En efecto, fray Antonio describió el árbol de la "Quinaquina" y sus propiedades medicinales como febrífugo antes de que Alonso López Cornejo alardeara de ser el primer médico en haberla utilizado con éxito en la forma de infusión de su cascarilla, y también antes de que el jesuita Alonso Messia Venegas la presentase por primera vez en Europa, concretamente en Roma en el año 1631 —recordemos que fray Antonio escribió su Compendio en 1628-29—. Este Messia era un enviado del italiano Agustino Salumbrino, también jesuita y primer farmacéutico del Colegio Máximo de San Pablo de Lima (Perú), el cual había observado el uso que le daban los indígenas curanderos a la pócima. Los jesuitas difundieron y comercializaron la quina en Europa luego, y Francia fue el primer país que la importó oficialmente.

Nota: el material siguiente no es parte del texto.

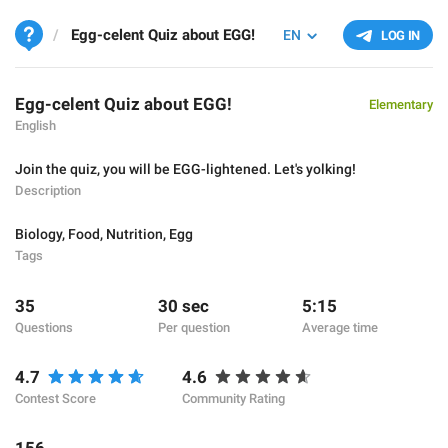
Egg-celent Quiz about EGG!
EN
LOG IN
Egg-celent Quiz about EGG!
Elementary
English
Join the quiz, you will be EGG-lightened. Let's yolking!
Description
Biology
,
Food
,
Nutrition
,
Egg
Tags
35
30 sec
5:15
Questions
Per question
Average time
4.7
4.6
Contest Score
Community Rating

"El árbol de cascarilla o quina (Cinchona sp.) ha proporcionado el más grande favor a la humanidad, fue el primer medicamento específico para una grave enfermedad conocida desde la antigüedad, la malaria o paludismo, epidemia de amplia distribución en todo el mundo tropical, particularmente en el Mediterráneo, África y Cercano Oriente, mal que luego del descubrimiento y la conquista del Nuevo Mundo fue trasplantado a América, cuyos pobladores no poseían defensas ante ella. Fue introducida [la malaria] con los primeros grupos de esclavos que llegaron del África". https://www.eltelegrafo.com.ec/noticias/regional/1/la-quina-o-cascarilla-la-olvidada-planta-nacional
Agustín Salumbrino, por el pintor autodidacta Seferino Quisca Astocahuana.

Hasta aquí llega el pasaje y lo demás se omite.